TASK STATEMENT>
What is needed is every line of the material that contains "Supplies".

ENTRIES PROVIDED>

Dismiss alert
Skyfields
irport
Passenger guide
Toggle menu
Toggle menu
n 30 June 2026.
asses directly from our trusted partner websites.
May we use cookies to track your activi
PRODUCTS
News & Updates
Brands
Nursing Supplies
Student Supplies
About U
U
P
...
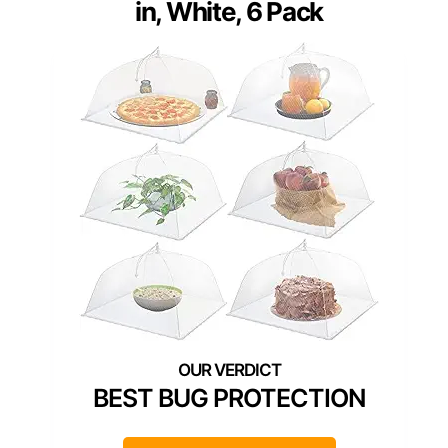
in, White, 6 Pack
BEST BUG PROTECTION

OUTPUT>
Nursing Supplies
Student Supplies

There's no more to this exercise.